Diverse eukaryotes, and at least one group of prokaryotes—cyanobacteria—use a circadian (24 h) clock to control physiological events and gene expression. S. elongatus shows a circadian rhythm of bioluminescence when it is transformed with a reporter gene that encodes the luciferase of a bioluminescent marine bacterium or firefly. We are using this reporter system to identify components of circadian system. A group of interacting proteins, KaiA, KaiB, and KaiC are at the heart of the cyanobacterial clock, and kinases help to set the clock and transmit temporal information from it to the genes it regulates. Our goal is to understand the basic mechanism of timekeeping and how the clock becomes synchronized with the environment and controls cellular processes.
We are identifying all of the genes in the S. elongatus genome that contribute to circadian rhythms by creating a mutation in each gene and assaying each mutant for circadian phenotypes. This project uses transposon insertions into cosmids and plasmids that contain pieces of S. elongatus DNA; each clone that carries a transposon insertion can be used for recombination into the S. elongatus genome to produce a gene "knockout."

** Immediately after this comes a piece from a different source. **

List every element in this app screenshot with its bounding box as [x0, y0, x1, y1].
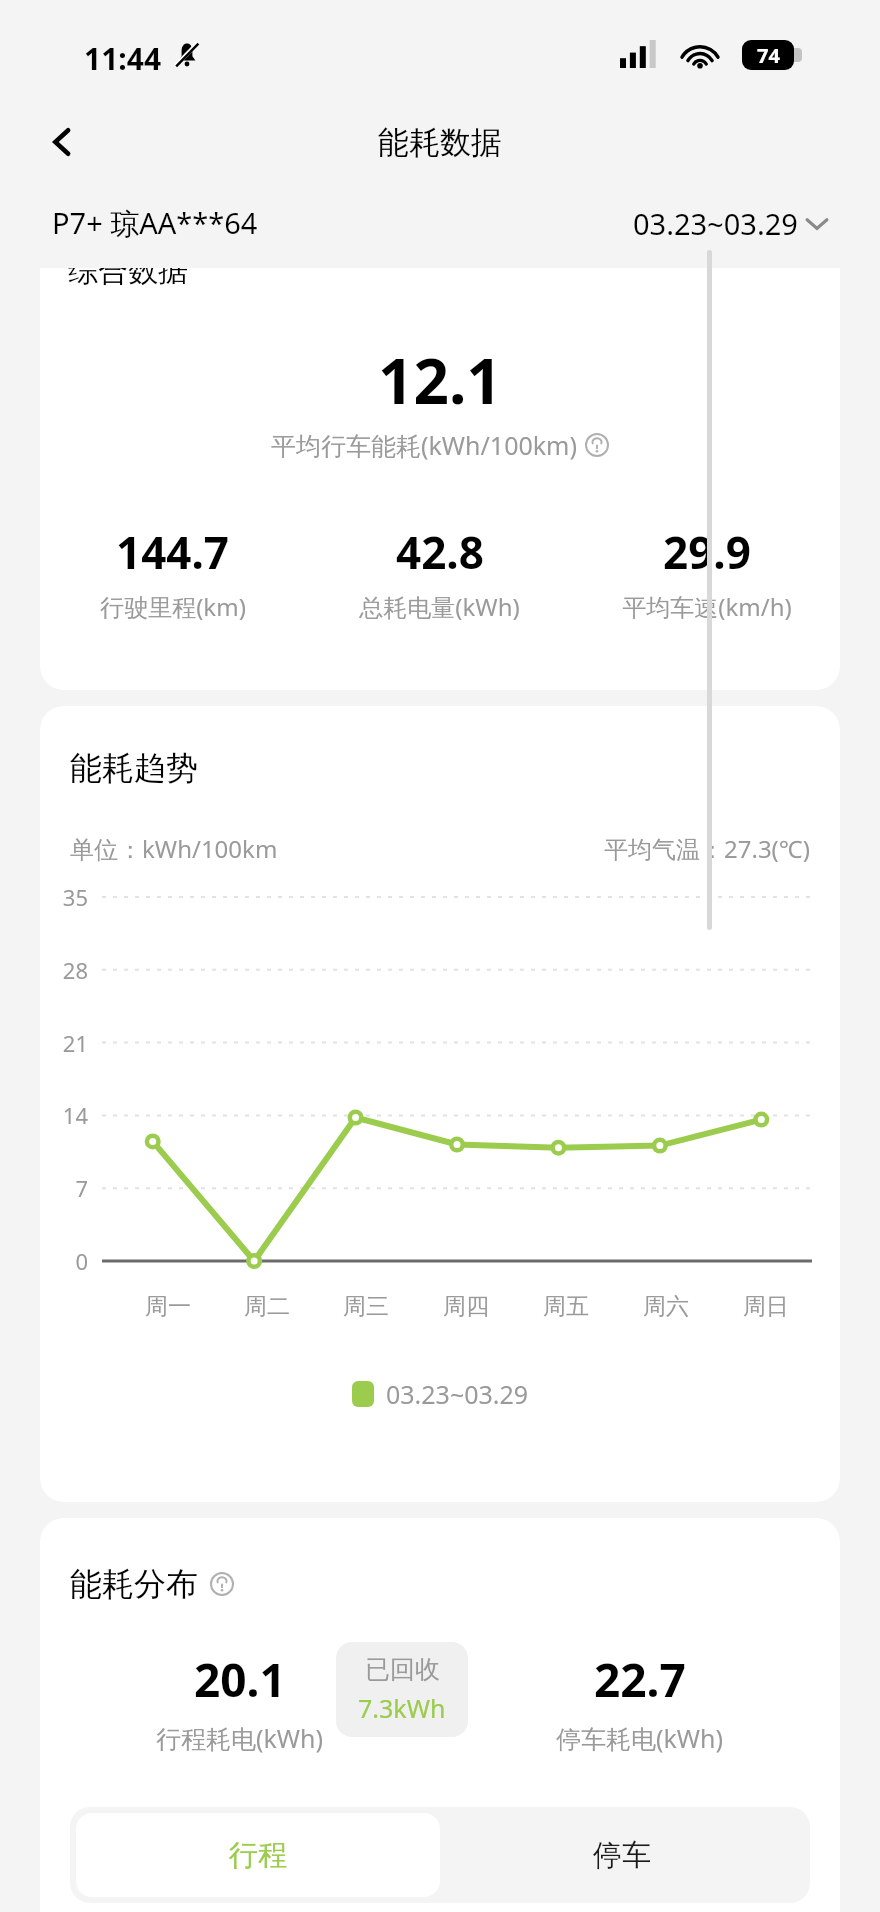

Because cyanobacteria grow photosynthetically using water and CO2 and are easy to manipulate genetically, they are attractive organisms for the production of molecules that have industrial applications. One such application is the production of biofuels as a supplementation of or eventual replacement of petroleum fuels. We are using the powerful genetic tools that have been developed for S. elongatus to explore the production of biofuels in cyanobacteria.

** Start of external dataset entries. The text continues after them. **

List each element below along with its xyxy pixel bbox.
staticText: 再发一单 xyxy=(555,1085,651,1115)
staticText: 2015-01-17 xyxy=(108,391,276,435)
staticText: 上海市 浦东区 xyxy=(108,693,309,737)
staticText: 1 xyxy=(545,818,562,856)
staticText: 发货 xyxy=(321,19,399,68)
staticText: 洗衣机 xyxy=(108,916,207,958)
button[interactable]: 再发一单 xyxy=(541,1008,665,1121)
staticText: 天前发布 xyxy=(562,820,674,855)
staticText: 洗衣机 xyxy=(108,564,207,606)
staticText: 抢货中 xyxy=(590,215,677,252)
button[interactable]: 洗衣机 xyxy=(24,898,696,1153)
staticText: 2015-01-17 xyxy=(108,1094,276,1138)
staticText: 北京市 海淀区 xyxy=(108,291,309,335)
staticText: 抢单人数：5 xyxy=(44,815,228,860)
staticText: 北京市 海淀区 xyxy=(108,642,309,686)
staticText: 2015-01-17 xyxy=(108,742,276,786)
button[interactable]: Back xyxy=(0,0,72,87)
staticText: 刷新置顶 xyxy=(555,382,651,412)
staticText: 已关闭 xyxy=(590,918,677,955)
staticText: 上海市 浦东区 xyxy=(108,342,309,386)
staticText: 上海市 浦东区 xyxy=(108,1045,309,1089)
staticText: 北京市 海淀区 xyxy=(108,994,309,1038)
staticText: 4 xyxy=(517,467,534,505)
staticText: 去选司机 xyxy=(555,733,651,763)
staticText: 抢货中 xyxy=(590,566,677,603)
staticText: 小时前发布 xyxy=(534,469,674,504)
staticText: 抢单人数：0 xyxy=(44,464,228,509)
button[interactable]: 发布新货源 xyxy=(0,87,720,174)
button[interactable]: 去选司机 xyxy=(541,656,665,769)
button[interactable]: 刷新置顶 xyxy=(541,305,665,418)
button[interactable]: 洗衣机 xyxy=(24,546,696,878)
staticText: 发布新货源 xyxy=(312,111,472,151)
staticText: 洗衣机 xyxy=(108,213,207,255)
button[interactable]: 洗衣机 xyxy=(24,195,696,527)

Susan Golden received a B.A. (1978) in Biology from Mississippi University for Women and a Ph.D. (1983) in Genetics from the University of Missouri. After postdoctoral research at the University of Chicago, she joined the faculty of Biology at Texas A&M University (1986), where she was promoted to Distinguished Professor in 2003. She joined the Division of Biological Sciences at UCSD in 2008.
During her graduate work she developed genetic tools for the cyanobacterium Synechococcus elongatus (PCC 7942), the first cyanobacterium shown to be subject to genetic transformation. This led to work on regulation of light-responsive photosynthesis gene expression in this organism during her postdoctoral research and at Texas A&M. In the early 1990s she began a collaborative project with C.H. Johnson (Vanderbilt University) and T. Kondo (Nagoya University) that demonstrated circadian rhythms of gene expression in S. elongatus, which is currently the only model organism for a prokaryotic circadian clock. The molecular basis of timekeeping in S. elongatus is now a major focus of her lab. Susan is a member of the Faculty of 1000 Biology, a Fellow of the American Academy of Microbiology, and a Member of the National Academy of Sciences.